**PROBLEM TO WORK ON:** Once you find the line containing "Знаки на флуоресцентном фоне", please retype it and every line after it to the end of the entries, exactly and with nothing added.

☆ ☆ ☆ ☆ ☆ ☆ ☆

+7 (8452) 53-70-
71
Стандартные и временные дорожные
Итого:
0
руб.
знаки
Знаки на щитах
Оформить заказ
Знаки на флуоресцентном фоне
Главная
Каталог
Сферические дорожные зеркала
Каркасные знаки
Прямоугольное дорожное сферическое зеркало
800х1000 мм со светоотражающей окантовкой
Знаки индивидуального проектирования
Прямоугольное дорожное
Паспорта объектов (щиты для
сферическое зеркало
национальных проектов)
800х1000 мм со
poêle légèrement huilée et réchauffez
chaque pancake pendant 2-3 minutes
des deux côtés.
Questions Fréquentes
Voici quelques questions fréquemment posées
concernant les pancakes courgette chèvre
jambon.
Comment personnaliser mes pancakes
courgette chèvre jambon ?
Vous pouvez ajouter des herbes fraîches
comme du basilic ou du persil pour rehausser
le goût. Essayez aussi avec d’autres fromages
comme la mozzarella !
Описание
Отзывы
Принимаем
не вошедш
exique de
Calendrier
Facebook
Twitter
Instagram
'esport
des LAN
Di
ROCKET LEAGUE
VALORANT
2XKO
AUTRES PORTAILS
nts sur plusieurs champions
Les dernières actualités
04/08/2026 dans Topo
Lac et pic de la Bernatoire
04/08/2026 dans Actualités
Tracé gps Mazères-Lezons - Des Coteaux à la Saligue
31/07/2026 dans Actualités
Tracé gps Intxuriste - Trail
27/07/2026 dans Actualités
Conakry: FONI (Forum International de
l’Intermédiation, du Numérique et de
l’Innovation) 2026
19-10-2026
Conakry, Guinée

☆ ☆ ☆ ☆ ☆ ☆ ☆

**TASK OUTPUT:**
Знаки на флуоресцентном фоне
Главная
Каталог
Сферические дорожные зеркала
Каркасные знаки
Прямоугольное дорожное сферическое зеркало
800х1000 мм со светоотражающей окантовкой
Знаки индивидуального проектирования
Прямоугольное дорожное
Паспорта объектов (щиты для
сферическое зеркало
национальных проектов)
800х1000 мм со
poêle légèrement huilée et réchauffez
chaque pancake pendant 2-3 minutes
des deux côtés.
Questions Fréquentes
Voici quelques questions fréquemment posées
concernant les pancakes courgette chèvre
jambon.
Comment personnaliser mes pancakes
courgette chèvre jambon ?
Vous pouvez ajouter des herbes fraîches
comme du basilic ou du persil pour rehausser
le goût. Essayez aussi avec d’autres fromages
comme la mozzarella !
Описание
Отзывы
Принимаем
не вошедш
exique de
Calendrier
Facebook
Twitter
Instagram
'esport
des LAN
Di
ROCKET LEAGUE
VALORANT
2XKO
AUTRES PORTAILS
nts sur plusieurs champions
Les dernières actualités
04/08/2026 dans Topo
Lac et pic de la Bernatoire
04/08/2026 dans Actualités
Tracé gps Mazères-Lezons - Des Coteaux à la Saligue
31/07/2026 dans Actualités
Tracé gps Intxuriste - Trail
27/07/2026 dans Actualités
Conakry: FONI (Forum International de
l’Intermédiation, du Numérique et de
l’Innovation) 2026
19-10-2026
Conakry, Guinée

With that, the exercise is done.